Tory Sampson presents

Date: 

Thursday, April 11, 2024, 1:30pm to 3:00pm

Location: 

2 Arrow Street, Room 420

Here is the abstract of Tory's work:

Nominalizing reduplication has been proposed to be a morphophonological process wherein a verb’s movement is reduplicated to procure a nominal meaning (Supalla & Newport 1978, Abner 2013). However, this process is largely unpredictable, and the construal of a morphological process leads researchers to analyze nominal signs through the lens of their verbal counterparts, which excludes repeated-movement nominals without a clear verbal pair like FATHER and APPLE. It remains unclear how and why repetition of movement arises in certain nominal signs, and not others; this suggests that there are other effects at work. Operating on the previously unstated assumption that a majority of nominal signs stem from verbs in sign languages, I inquire into the broad demarcations for the categorization of nominal signs and propose some possible processes that led to the current landscape of nominal forms in American Sign Language (ASL).
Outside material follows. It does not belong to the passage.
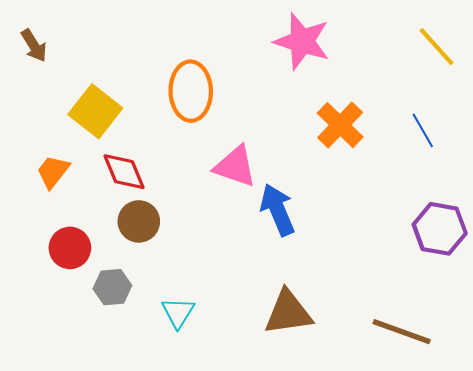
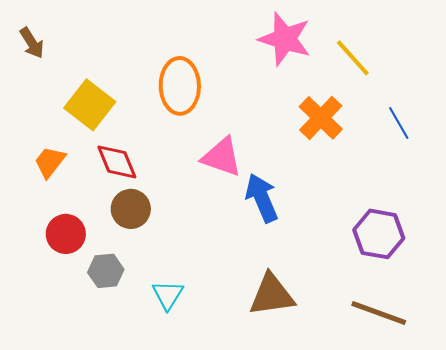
yellow line: (437, 47) -> (353, 58), moved
purple hexagon: (440, 229) -> (379, 234), moved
I find that, while there are some universal features in nominal signs such as having more distal and restrained movement, there is some variability in nominal signs along two dimensions: synchronic retrievability of their verbal counterpart and repetition of movement. Drawing upon data from emerging sign languages like early ASL in the 1910’s and Nicaraguan Sign Language (LSN), I also find several mechanisms that may have led to the collective construal regarding repetition of movement in nominal signs: the phonological reduction of aspect, the degree of human interaction, and the conceptual vacuum of two-movement forms.